ACOs in California: 10 Lessons for the National Debate on Delivery System Reform

The following is an excerpt from a white paper by James C. Robinson and Emma L. Dolan, written for the Integrated Healthcare Association ( To view the complete white paper, click here (pdf).

Accountable Care Organizations that bring together providers and reward them for controlling costs and improving quality are a major platform for delivery system reform ensconced in the Patient Protection and Affordable Care Act. California has 285 physician organizations with many of the characteristics described in the national debate, and its experiences with these organizations over the past thirty years, both positive and negative, offer insight into the challenges that Federal policymakers will face with ACO implementation.

Following are the 10 lessons on ACOs offered in the white paper. For more information and discussion around each lesson, download the complete white paper (pdf).

Lesson One: A variety of organizational structures are effective at delivering high quality coordinated care; at least as important to success as structure are an organization's capabilities, culture and infrastructure, as well as the alignment of goals between the organization and its individual physicians.

Lesson Two: In California, a range of relationships exist between physician organizations and hospitals. Alignment of incentives between physician organizations and hospitals offer important opportunities for performance improvementsacross the entire continuum of care.

Lesson Three: As a method of payment, capitation can be effective at encouraging coordinated care, but payment methods should vary across ACOs depending on an organization's ability to assume risk.
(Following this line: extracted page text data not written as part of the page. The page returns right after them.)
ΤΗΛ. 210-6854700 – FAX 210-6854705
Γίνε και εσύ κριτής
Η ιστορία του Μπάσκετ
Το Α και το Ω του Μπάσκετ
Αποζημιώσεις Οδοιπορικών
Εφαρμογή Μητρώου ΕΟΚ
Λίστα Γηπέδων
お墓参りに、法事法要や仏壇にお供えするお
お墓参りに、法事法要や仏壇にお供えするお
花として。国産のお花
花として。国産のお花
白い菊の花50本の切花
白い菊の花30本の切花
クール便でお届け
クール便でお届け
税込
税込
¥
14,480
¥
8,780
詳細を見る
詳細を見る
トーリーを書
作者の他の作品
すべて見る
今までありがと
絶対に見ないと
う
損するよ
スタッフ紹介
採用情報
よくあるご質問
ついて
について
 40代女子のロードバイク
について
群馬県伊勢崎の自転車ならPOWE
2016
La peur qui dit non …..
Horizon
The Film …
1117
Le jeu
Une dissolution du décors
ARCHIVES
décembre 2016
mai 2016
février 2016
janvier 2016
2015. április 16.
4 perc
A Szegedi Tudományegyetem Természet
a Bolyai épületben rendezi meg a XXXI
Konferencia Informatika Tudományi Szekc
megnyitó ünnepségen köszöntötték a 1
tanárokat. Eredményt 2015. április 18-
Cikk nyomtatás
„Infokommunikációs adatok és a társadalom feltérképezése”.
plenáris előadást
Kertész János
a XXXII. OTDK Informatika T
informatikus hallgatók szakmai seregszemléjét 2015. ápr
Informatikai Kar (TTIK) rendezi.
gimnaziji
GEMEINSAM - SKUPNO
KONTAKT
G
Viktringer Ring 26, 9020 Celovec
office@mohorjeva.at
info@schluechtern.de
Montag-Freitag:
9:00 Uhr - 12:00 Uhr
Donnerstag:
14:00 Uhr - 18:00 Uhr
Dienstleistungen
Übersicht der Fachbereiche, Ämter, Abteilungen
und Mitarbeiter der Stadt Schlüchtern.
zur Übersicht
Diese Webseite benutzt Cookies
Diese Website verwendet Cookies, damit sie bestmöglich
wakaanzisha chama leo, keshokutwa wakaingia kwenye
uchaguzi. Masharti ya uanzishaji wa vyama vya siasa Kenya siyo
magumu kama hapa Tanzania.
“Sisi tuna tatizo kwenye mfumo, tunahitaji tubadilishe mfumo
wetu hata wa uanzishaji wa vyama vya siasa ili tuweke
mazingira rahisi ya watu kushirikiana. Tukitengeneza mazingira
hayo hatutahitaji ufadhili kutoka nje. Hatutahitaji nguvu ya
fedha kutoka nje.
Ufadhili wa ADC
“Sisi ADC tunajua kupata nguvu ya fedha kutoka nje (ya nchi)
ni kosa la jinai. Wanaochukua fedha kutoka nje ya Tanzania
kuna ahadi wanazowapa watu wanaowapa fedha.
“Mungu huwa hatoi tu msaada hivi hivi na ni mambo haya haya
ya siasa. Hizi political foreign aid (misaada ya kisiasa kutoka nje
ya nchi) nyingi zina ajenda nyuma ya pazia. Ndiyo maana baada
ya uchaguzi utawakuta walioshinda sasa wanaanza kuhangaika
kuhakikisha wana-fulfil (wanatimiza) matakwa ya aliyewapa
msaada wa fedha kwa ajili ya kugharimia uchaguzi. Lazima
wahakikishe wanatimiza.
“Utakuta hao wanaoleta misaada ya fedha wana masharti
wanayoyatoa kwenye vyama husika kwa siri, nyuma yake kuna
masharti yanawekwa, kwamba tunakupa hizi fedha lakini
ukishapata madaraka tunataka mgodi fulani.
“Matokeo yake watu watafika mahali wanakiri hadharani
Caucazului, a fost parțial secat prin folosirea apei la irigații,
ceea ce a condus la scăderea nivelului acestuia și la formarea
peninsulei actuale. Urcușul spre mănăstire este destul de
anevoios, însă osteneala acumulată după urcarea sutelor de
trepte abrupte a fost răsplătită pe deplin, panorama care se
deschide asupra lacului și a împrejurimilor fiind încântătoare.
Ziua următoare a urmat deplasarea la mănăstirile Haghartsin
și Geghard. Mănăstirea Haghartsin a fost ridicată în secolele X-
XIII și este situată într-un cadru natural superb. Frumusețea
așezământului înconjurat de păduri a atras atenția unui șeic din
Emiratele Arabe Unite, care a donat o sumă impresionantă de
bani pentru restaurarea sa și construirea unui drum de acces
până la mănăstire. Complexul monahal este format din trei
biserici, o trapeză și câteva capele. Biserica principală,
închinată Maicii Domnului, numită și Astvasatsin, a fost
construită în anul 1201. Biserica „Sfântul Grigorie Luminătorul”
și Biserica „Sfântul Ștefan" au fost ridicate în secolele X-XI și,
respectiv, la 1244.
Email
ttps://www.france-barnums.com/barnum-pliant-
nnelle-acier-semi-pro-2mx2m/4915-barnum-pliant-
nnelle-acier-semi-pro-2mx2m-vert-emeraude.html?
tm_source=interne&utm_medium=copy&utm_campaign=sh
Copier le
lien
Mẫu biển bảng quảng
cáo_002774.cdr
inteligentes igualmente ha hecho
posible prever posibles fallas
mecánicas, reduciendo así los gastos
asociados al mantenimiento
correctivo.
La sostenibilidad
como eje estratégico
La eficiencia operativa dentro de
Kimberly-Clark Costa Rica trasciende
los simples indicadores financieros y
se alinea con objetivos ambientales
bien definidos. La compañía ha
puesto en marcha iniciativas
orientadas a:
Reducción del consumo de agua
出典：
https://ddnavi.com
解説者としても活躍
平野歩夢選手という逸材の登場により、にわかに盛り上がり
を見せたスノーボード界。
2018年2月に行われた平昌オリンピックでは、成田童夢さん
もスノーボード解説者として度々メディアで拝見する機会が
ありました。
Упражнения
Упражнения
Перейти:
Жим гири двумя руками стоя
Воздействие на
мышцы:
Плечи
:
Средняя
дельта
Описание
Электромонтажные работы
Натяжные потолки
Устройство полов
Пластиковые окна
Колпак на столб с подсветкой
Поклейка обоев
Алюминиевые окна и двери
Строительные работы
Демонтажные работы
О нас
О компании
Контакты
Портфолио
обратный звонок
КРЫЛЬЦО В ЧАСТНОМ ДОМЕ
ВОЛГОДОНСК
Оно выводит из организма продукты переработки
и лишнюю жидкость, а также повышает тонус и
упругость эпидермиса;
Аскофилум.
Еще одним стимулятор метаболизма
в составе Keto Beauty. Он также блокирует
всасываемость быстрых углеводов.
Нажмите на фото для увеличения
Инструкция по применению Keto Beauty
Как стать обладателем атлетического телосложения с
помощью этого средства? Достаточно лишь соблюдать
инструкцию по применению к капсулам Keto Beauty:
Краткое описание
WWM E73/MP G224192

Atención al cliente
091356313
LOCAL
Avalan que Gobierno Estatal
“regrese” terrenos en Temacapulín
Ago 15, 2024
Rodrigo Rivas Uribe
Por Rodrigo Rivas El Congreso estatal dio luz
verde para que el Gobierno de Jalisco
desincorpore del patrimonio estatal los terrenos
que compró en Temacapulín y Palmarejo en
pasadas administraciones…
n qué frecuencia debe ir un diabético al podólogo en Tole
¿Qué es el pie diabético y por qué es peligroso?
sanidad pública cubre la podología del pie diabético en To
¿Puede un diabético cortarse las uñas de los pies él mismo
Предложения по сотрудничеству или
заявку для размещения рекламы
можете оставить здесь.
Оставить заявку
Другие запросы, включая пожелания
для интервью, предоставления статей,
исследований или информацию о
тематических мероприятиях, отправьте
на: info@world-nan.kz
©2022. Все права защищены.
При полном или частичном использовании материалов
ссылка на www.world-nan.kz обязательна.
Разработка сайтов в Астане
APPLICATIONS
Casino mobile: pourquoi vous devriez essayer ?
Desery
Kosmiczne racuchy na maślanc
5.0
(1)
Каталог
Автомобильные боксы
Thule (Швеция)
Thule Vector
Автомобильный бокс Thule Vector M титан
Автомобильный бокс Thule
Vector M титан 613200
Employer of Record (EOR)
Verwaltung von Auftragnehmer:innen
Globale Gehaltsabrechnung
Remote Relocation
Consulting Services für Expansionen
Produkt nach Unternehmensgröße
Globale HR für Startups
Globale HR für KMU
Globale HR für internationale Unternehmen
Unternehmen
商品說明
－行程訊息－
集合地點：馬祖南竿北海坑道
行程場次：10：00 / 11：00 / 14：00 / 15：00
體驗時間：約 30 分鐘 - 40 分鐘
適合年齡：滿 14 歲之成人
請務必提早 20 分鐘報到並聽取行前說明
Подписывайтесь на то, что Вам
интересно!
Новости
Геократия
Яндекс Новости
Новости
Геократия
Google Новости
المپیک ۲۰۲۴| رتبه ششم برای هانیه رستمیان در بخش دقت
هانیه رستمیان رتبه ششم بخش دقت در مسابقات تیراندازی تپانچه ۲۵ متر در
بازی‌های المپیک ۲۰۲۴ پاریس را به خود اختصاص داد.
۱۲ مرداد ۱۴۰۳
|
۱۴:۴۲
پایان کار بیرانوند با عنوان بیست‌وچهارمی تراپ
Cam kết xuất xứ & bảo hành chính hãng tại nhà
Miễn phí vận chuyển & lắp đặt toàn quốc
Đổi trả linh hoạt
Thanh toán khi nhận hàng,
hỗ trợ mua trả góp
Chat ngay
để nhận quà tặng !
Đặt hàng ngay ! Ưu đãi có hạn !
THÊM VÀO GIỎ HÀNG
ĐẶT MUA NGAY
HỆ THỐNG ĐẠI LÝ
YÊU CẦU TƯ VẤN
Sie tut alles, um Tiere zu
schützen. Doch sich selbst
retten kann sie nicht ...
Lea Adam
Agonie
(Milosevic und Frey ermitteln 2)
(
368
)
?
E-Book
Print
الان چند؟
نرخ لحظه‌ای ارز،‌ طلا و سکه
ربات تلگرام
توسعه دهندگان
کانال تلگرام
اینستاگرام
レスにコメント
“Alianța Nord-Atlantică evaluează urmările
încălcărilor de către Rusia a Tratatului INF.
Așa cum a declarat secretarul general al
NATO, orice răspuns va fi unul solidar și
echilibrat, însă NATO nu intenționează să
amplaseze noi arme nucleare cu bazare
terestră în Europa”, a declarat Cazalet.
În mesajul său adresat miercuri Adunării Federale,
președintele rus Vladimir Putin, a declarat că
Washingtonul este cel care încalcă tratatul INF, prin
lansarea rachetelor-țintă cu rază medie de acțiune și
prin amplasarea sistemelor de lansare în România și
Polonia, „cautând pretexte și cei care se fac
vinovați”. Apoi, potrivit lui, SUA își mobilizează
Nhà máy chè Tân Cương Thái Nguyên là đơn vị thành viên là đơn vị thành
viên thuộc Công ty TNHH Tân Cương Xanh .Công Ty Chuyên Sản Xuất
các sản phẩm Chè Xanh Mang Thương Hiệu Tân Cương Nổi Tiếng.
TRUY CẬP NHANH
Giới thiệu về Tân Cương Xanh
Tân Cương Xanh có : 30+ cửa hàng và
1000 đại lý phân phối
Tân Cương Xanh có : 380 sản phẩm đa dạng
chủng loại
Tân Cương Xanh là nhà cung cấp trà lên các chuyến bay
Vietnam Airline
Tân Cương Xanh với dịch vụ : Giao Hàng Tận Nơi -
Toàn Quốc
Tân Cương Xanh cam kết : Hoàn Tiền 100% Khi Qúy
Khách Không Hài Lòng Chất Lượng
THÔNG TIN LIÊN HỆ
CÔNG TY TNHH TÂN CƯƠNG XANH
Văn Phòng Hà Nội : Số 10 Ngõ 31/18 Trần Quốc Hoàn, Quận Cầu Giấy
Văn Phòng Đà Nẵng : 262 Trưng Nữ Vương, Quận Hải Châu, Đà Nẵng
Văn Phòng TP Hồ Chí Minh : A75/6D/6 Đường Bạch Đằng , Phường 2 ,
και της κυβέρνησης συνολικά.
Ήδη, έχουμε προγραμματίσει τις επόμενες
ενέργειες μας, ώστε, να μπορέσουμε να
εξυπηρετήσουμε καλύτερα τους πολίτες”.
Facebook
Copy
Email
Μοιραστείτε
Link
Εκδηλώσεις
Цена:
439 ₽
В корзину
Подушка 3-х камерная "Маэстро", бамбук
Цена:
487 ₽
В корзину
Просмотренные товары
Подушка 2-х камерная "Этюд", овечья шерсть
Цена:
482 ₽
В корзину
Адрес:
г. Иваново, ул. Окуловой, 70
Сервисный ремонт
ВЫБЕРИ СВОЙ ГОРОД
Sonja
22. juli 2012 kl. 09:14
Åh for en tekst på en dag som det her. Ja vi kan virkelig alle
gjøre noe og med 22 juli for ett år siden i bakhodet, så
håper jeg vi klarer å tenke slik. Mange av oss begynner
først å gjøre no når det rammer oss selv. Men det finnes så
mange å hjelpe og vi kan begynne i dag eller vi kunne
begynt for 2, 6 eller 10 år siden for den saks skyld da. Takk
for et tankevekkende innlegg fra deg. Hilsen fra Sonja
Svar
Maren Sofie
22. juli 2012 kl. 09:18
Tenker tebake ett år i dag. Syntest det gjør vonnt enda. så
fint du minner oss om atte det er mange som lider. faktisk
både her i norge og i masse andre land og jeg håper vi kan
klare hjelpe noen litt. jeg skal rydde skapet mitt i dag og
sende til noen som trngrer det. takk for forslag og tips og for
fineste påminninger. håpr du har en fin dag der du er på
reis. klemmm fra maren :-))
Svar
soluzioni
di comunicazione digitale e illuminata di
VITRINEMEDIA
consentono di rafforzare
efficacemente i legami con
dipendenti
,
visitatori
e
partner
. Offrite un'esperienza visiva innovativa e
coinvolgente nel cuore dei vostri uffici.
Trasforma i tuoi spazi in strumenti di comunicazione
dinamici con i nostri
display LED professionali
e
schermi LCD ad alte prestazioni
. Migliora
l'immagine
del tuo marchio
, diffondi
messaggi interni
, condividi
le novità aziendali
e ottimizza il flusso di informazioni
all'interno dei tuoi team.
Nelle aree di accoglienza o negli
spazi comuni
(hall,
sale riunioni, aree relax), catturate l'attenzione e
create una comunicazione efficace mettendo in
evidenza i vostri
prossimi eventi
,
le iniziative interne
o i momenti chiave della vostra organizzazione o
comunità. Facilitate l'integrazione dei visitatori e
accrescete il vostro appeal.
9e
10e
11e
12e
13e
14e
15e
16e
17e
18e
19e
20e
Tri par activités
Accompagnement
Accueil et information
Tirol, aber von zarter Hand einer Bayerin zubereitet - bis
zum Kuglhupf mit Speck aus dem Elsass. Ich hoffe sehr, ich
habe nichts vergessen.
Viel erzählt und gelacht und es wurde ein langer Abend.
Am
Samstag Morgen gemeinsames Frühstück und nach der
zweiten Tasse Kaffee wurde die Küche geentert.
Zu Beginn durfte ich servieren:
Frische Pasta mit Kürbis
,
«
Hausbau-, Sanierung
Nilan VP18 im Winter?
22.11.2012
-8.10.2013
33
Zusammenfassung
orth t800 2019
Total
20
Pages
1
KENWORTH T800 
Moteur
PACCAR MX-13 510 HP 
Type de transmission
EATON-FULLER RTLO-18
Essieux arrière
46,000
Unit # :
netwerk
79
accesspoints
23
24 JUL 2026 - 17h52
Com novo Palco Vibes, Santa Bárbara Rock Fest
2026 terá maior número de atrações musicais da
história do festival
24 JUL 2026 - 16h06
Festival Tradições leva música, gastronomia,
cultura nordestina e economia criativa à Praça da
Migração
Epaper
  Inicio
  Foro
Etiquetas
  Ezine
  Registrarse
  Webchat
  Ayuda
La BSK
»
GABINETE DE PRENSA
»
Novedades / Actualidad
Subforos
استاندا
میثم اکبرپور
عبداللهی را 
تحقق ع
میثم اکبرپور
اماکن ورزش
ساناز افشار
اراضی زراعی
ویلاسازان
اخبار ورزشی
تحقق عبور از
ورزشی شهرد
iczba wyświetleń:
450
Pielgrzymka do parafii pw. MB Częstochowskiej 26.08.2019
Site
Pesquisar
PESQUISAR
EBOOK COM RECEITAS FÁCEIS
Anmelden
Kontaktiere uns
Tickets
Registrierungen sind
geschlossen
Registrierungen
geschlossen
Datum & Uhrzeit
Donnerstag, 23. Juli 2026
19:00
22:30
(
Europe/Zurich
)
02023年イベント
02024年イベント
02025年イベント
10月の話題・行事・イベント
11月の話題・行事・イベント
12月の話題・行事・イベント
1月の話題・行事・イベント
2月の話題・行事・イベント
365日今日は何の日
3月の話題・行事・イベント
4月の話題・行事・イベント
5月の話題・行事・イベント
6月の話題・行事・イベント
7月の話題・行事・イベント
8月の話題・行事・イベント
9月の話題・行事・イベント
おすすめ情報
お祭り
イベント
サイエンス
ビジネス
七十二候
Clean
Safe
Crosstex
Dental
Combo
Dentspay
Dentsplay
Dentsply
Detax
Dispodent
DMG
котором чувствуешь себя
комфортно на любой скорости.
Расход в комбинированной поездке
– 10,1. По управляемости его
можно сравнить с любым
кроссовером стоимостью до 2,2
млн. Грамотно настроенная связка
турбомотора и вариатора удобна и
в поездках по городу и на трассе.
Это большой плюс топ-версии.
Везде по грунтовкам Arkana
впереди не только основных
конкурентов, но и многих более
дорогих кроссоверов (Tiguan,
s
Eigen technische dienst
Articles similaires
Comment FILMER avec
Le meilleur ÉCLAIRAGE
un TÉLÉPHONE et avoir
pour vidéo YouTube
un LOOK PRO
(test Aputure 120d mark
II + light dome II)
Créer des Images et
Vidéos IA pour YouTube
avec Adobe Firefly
Lesson Four: Health plans acting in concert on payment methods and performance measurement helped facilitate the growth of California's provider organizations, and should also play an integral part in fostering ACO development nationally.

Lesson Five: ACOs are not a panacea for healthcare spending control.

Lesson Six: ACOs must be agnostic to insurance type; most provider organizations in California have focused on commercial, Medicare and Medicaid HMO plans for their patients, but for ACOs to be viable across the country, mechanisms must be found to encourage PPO and traditional Medicare and Medicaid patients to use their services.

Lesson Seven: Balancing patient choice with the desire to decrease costs and effectively coordinate care is difficult. California's experience underscores the challenge of promoting care coordination in an environment of unrestricted provider choice.

Lesson Eight: Regulation of the financial solvency of provider organizations is important to ensure market stability.

Lesson Nine: Consumer protections from capitated provider organizations need to be balanced, not overburdening.

Lesson Ten:
Special attention must be given to establishing ACOs in areas with social and economic challenges.